The Reader presented these challenges and more. First, stepping into the minefield that is WWII or Holocaust related dramatizations, which have become ubiquitous, yet as often adding nothing significant to our understanding of history and sometimes damaging it. Daldry says The Reader is "not really a story about the Holocaust" as much as it's a movie about postwar Germany and "about how 2nd and possibly 3rd generation Germans come to terms with what happened in the past...how they struggle to come to terms with it."
But even with a clear vision, so many obstacles presented themselves. Bernard Schlink's novel had been published to wide acclaim in 1995 and was not handed over to Daldry until 10 years later. Kate Winslet was Schlink and Daldry's first choice to play Hanna Schmitz, the main character, but she was unavailable initially, so Daldry turned to his good friend Nicole Kidman. She became pregnant which delayed filming and it was back to Winslet, who now had to rehearse with David Kross, who plays the young Michael Berg. Later in the production, Daldry's two closest producers, Anthony Minghella and Sidney Pollack both died, causing further turmoil. Delays meant moving from acclaimed cinematographer, Roger Deakins to Chris Menges, and it even meant that some scenes, such one in the from the book where Hanna strikes Michael, were not filmed.
Yet despite all this Daldry put together an exquisite and provocative film, that is intellectually, psychologically and emotionally complex. It is a work of art that honors and extends the life and reach of Schlink's superb novel. Schlink lent authenticity to the film by taking both Daldry and screenwriter David Hare to Heidelberg and showing him the places referred to in the novel that were a part of his own life, his home, his school, his walk.

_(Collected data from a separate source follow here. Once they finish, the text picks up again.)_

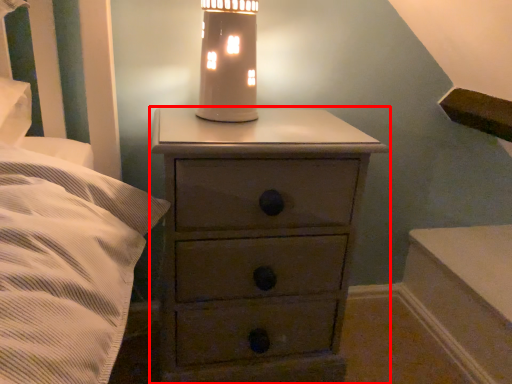 Question: Considering the relative positions of chest of drawers (annotated by the red box) and oil lamp in the image provided, where is chest of drawers (annotated by the red box) located with respect to the staircase?

Choices:
 (A) left
 (B) right

Answer: (B) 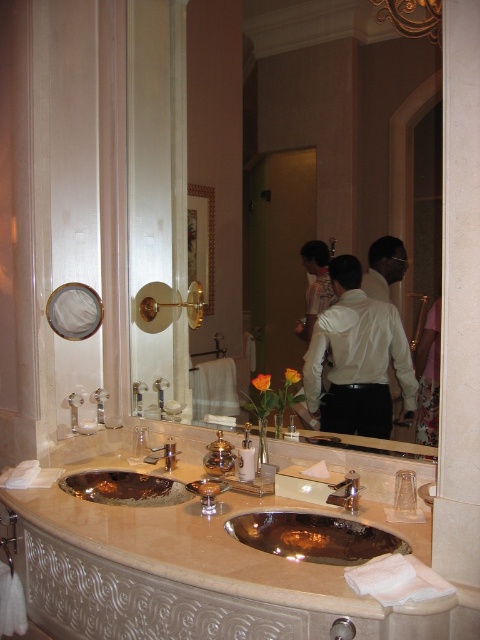 Question: Does brushed metal faucet at center have a larger size compared to brushed metal faucet at sink left?

Choices:
 (A) yes
 (B) no

Answer: (B)

Question: Does beige marble countertop at center appear on the left side of white satin shirt at center?

Choices:
 (A) yes
 (B) no

Answer: (A)

Question: Which point is closer to the camera?

Choices:
 (A) beige marble countertop at center
 (B) gold metallic mirror at center
 (C) brushed metal faucet at sink left

Answer: (A)

Question: Which point is farther to the camera?

Choices:
 (A) metallic polished sink at center
 (B) white satin shirt at center
 (C) bronze metallic sink at center

Answer: (C)

Question: Can you confirm if beige marble countertop at center is smaller than gold metallic mirror at center?

Choices:
 (A) no
 (B) yes

Answer: (B)

Question: Based on their relative distances, which object is farther from the white satin shirt at center?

But probably the central struggle in the making of the film had to do with the portrayal of Hanna Schmitz. "She's an ambiguous figure, how much she understands or has remorse was a big discussion between myself David Hare and Bernard Schlink." Daldry states that they wanted to "calibrate" their empathy or lack thereof towards the character. In the book everything is told from a first person point of view, that person being the adult Michael Berg. Filmically that could not be done without a ponderous voice-over, so there had to be points at which the audience walked in Hanna's shoes, as it were. Then, of course, she must be humanized, not all bad, perhaps even recognizable as someone we might have known if we had lived during that time, in that place. At the same time, there is no great recognition or apology, Daldry fearing, rightly, that it would be facile and inacurrate. As we know from Eichmann's testimony recorded and interpreted by Hannah Arendt, evil is banal as when functionaries are merely following orders, doing what they were told. It all adds up to a chilling, discomfiting and dramatically compelling portrait.
As for the motif of reading and "the glories of Western literature", Daldry isn't saying whether it brings Hanna to consciousness or not. He likes "the idea that people have their own way of coming at it." But given what she does throughout, how she uses books including her denouement, there isn't much romantic or hopeful about it.
The Reader is in limited release and opens nationwide in January.